Due of recent developments in 3D reconstruction techniques, immersive media has become a popular topic. Stronger technologies have evolved, particularly in the areas of video reconstruction and free-viewpoint rendering, which enable more user interaction and the creation of realistic settings. These techniques have been used in the creation of 3D animated films, virtual reality, telepresence, and metaverse, among other fields.
Reconstructing videos, however, presents a number of difficulties. This is especially true when dealing with singular opinions and intricate relationships between people and their surroundings. If something is easy, the difficulty is gone, but in fact, our encounters with the virtual world are extremely unexpected, making them difficult to deal with.

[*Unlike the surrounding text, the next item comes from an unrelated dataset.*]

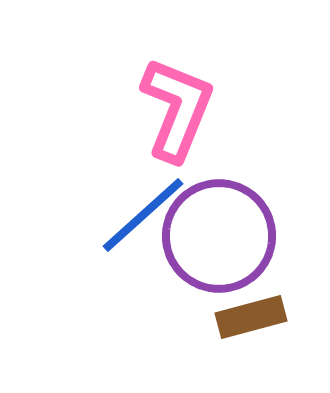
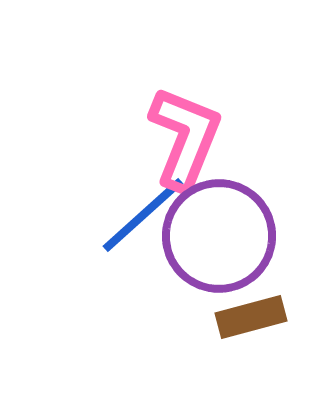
pink L-shape: moved 8 px right, 29 px down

Significant progress has been made in the field of view synthesis, with Neural Radiance Fields (NeRF) playing a pivotal role. NeRF is originally proposed to reconstruct static 3D scenes from multi-view images. However, its huge success has attracted attention, and since then, it has been improved to address the challenge of dynamic view synthesis. Researchers have proposed several approaches to incorporate dynamic elements, such as deformation fields and spatiotemporal radiance fields. Additionally, there has been a specific focus on dynamic neural human modeling, leveraging estimated human poses as prior information. While these advancements have shown promise, accurately reconstructing challenging monocular videos with fast and complex human-object-scene motions and interactions remains a significant challenge.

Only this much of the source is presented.